The Blue Jays’ blow-back inning began with Kirby allowing a double by eight hitter Ernie Clement. Then Toronto’s number-nine batter Andres Gimenez lauched Kirby’s second pitch to him over the wall beyond right field. It was Gimenez’s first home run since Aug. 27. It hushed the raucous crowd and tied the game at 2.
Two pitches after Kirby’s run-scoring wild pitch, Daulton Varsho lined a double that scored Vladimir Guerrero Jr. and Alejandro Kirk.

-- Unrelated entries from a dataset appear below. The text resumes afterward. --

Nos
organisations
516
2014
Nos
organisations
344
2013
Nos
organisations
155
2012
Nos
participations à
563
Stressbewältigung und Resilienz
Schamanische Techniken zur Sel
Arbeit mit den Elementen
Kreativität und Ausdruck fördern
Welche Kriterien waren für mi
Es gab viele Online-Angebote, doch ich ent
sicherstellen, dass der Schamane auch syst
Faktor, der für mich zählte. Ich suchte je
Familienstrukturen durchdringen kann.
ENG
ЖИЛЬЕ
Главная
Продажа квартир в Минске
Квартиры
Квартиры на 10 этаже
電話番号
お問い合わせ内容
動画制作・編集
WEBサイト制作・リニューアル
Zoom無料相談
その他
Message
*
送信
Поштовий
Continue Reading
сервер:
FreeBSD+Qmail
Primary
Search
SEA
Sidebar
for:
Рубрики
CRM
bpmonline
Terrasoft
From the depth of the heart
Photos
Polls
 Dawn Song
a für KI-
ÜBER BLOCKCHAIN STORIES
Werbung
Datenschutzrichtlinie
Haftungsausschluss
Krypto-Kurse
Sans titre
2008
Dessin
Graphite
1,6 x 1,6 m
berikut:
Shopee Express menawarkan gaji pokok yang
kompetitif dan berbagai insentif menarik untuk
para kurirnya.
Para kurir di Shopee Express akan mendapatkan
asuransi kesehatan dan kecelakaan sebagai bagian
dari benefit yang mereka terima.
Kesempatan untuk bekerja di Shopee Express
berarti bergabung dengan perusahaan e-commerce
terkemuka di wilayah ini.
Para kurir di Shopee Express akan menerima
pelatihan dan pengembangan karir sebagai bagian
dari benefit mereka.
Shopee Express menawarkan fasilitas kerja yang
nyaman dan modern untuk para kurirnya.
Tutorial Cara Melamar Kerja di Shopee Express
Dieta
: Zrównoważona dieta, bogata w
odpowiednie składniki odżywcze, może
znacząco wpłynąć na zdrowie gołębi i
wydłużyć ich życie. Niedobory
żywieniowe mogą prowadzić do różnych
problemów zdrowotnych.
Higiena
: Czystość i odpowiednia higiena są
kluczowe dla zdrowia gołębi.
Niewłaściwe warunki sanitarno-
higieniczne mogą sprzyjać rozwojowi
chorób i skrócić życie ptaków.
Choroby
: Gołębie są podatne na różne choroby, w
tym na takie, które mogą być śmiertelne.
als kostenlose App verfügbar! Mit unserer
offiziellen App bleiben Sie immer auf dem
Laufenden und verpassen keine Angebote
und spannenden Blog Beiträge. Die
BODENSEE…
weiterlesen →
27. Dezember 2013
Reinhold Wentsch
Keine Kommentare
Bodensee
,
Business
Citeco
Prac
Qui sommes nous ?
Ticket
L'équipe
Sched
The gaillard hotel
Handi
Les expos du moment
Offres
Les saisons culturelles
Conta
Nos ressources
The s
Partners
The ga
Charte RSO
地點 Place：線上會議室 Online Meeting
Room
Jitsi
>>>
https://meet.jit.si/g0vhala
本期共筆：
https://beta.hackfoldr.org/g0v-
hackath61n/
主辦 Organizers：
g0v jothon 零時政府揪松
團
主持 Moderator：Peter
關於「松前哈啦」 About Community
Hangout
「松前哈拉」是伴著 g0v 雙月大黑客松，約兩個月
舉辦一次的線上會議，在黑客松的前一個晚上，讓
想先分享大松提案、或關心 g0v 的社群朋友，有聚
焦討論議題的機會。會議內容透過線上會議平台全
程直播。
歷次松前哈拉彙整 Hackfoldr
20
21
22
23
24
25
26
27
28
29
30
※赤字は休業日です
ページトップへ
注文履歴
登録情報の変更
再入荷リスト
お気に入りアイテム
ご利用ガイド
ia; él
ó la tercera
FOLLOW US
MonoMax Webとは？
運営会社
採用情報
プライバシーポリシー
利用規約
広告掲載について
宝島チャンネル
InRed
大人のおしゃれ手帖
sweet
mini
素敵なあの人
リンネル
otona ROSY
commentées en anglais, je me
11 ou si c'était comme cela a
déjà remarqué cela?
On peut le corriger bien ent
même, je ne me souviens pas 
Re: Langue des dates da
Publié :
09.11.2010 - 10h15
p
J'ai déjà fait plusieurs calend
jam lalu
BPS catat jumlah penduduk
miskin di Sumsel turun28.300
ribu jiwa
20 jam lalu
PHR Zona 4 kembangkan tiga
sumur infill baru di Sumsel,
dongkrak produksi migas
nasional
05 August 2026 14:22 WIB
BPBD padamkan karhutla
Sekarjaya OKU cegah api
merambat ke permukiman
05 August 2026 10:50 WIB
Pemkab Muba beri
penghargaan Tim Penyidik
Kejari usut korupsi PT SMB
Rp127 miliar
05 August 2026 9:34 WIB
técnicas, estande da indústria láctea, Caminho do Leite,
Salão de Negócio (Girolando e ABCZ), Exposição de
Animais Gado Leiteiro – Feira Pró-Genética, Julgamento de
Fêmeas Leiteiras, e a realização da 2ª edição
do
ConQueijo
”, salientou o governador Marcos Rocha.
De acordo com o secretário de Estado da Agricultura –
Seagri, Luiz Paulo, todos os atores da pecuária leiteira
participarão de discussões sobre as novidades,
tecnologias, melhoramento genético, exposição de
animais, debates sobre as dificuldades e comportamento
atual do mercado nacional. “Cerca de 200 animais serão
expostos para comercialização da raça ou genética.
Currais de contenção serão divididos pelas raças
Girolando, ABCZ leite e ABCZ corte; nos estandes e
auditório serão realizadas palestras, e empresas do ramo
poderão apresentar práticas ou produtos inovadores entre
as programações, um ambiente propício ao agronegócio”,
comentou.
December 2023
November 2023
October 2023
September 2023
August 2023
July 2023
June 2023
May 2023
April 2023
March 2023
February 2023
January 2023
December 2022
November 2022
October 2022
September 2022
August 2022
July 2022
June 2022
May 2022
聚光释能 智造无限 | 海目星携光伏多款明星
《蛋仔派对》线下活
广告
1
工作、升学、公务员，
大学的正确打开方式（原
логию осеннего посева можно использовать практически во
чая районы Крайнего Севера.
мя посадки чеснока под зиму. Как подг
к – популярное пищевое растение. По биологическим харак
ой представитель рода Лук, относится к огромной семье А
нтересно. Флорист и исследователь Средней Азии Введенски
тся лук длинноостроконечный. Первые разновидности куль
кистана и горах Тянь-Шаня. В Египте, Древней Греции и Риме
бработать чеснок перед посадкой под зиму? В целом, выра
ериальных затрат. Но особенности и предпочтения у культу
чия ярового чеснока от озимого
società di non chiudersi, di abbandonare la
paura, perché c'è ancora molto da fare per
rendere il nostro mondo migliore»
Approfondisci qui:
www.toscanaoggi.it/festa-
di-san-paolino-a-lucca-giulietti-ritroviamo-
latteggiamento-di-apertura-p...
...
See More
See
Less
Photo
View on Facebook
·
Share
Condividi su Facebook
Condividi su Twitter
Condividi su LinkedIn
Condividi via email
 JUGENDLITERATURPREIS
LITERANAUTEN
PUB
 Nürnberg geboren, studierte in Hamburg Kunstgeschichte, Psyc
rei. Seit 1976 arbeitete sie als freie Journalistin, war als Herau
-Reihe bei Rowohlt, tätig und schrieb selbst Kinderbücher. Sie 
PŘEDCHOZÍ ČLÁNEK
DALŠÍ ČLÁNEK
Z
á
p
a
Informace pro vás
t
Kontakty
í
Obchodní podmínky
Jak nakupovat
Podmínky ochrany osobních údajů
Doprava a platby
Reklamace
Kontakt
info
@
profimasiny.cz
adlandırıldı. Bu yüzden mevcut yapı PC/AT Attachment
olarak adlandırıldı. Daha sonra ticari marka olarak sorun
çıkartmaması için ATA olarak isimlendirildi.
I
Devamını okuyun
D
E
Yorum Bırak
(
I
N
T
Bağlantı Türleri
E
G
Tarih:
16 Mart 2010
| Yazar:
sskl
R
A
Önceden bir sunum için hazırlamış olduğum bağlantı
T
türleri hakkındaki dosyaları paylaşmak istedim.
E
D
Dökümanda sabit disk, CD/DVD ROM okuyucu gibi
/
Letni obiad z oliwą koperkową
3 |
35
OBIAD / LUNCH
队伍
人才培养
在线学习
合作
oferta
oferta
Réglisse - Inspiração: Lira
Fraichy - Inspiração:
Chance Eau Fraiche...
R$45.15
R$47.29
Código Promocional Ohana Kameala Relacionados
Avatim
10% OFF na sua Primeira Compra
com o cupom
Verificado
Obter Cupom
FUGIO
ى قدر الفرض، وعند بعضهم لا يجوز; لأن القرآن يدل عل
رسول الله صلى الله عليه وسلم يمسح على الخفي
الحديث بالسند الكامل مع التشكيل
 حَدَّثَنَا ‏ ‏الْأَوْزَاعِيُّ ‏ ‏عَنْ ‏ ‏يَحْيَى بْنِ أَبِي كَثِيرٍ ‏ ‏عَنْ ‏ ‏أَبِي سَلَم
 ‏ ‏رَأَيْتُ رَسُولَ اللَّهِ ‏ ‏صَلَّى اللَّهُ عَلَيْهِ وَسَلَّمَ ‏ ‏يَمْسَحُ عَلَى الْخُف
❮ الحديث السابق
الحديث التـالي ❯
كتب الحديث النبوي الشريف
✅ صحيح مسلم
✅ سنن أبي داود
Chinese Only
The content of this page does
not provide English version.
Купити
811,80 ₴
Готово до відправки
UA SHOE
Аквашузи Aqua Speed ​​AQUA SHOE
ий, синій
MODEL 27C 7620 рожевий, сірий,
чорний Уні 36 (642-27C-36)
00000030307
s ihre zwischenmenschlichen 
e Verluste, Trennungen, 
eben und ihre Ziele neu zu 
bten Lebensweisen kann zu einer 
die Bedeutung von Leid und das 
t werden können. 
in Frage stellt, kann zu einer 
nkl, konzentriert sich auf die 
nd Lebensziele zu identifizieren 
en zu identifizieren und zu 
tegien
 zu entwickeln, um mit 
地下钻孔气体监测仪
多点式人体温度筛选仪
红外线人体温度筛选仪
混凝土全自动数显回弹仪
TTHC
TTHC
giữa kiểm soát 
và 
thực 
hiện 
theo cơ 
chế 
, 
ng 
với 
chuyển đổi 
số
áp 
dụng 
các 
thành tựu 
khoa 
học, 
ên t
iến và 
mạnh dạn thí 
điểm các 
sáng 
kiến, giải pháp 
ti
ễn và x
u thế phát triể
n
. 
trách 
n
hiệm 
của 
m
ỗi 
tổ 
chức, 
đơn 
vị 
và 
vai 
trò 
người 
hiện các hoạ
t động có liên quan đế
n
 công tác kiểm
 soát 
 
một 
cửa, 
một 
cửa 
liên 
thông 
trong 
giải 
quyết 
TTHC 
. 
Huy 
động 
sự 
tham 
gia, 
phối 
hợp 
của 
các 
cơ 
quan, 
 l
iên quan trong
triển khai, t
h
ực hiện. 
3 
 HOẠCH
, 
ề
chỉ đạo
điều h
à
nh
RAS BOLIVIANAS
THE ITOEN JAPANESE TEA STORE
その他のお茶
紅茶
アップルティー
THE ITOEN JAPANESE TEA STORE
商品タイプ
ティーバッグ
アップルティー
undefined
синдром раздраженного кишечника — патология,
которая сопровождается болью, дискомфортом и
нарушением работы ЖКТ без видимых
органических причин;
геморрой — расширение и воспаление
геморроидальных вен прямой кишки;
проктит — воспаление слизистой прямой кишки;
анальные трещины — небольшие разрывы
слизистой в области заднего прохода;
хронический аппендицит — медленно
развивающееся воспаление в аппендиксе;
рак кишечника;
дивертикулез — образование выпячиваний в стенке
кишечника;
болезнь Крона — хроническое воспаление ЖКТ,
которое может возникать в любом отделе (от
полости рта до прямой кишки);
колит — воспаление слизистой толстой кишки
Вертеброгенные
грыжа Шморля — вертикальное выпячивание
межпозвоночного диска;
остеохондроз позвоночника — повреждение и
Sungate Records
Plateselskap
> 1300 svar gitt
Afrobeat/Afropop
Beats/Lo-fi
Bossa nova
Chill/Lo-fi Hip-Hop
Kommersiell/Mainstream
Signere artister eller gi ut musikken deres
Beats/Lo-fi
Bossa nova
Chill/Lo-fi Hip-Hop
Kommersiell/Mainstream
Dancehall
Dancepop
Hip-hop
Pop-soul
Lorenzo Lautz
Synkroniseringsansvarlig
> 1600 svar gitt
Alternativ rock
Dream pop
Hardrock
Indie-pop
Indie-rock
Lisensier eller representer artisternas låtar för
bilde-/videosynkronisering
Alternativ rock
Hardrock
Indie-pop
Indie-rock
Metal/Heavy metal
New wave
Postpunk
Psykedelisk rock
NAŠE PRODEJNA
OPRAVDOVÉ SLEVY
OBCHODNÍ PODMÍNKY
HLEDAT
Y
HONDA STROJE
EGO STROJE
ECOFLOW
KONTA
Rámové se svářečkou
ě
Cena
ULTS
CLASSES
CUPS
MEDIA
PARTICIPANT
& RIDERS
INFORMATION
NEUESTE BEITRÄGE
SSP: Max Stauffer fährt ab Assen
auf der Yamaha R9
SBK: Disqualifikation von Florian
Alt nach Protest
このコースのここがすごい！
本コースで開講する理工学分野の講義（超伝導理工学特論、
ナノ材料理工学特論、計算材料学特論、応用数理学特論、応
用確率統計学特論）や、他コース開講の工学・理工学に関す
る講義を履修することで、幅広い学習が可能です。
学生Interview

Then Andres Gimenez, Toronto’s number-nine batter, sent Kirby’s second pitch over the wall beyond right field. Gimenez’s first home run since Aug. 27 hushed the raucous crowd and tied the game at 2.
Mariners’ changed approach midgame
With his offense doing nothing against the dominant Bieber, Mariners manager Dan Wilson and pitching coach Pete Woodworth made the decision early, while Kirby was getting rocked: We are not going to expend the bullpen in this one.
Jumbled by the 15-inning final game to win the division series over Detroit Friday, the M’s had just gotten the pitching staff back in order while winning the first two games of this ALCS in Toronto.
So Wilson kept Kirby out there for the eight runs over 74 pitches.
Then he brought in pitchers from the bottom of Seattle’s playoff roster: Carlos Vargas, Caleb Ferguson and Luke Jackson. Only Vargas had pitched in this series, and he did only when Game 2 become a blowout for the Mariners in Toronto Monday.
Vargas and Ferguson allowed five more runs combined after Kirby left Game 3 Wednesday. Three of those runs came on Kirk’s massive home run off Ferguson in the sixth inning. Kirk struck that 94-mph, four-seam fastball on the outside corner so hard the opposite way well beyond right field you could hear it in Tacoma.